Menu

Gogol’un Eserleri ve Hayatı



Nikolay Vasilyeviç Gogol, 1809’da Ukrayna’nın Mirgorod bölgesinde doğdu. Gençlik yıllarını babasının taşradaki çiftliğinde geçirdi. Gogol’un babası da yazardı. Ukrayna kukla tiyatrosu için kaleme aldığı eserler Ukraynaca olduğundan Ukraynalı yazarlar sınıfına dahil edilmişti.

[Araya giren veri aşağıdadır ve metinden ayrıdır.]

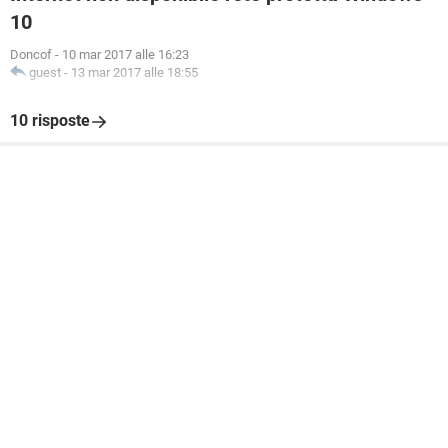
10
Doncof
-
10 mar 2017 alle 16:23
guest
-
13 mar 2017 alle 18:55
10 risposte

Gogol yazmaya lise yıllarında öğrenci tiyatrosu için oyunlar kaleme alarak başladı ve bu oyunların bazılarında oyunculuk da yaptı. Ancak orada pek saygı görmedi ve kendisine gizemli bücür diyen okul arkadaşlarıyla pek ilişki kuramadı. Annesine yazdığı 1 Mart 1828 tarihli mektubunda şöyle diyor: “Evde inatçı, burada ezik olarak görülüyorum… Bazı çevrelerde çok sessiz, ağırbaşlı, kibarım, bazılarında asık suratlı, dalgın, kaba saba… Bazıları için zekiyim, diğerleri içinse aptal.”

gogol

1828 yılında tam zamanlı yazar olmak niyetiyle St. Petersburg’a taşınan Gogol, bir anlatı şiiri olan ve kendi parasıyla bastırdığı ilk eseri eleştirmenler tarafından alaya alınınca, tüm kopyaları yok etti ve bir daha şiir yazmamaya karar verdi. 1829’da Rusya’ya geri döndüğünde ilk önce aktör olarak iş aradı, ama sonra devlet dairesinde memurluğa başlamak zorunda kaldı.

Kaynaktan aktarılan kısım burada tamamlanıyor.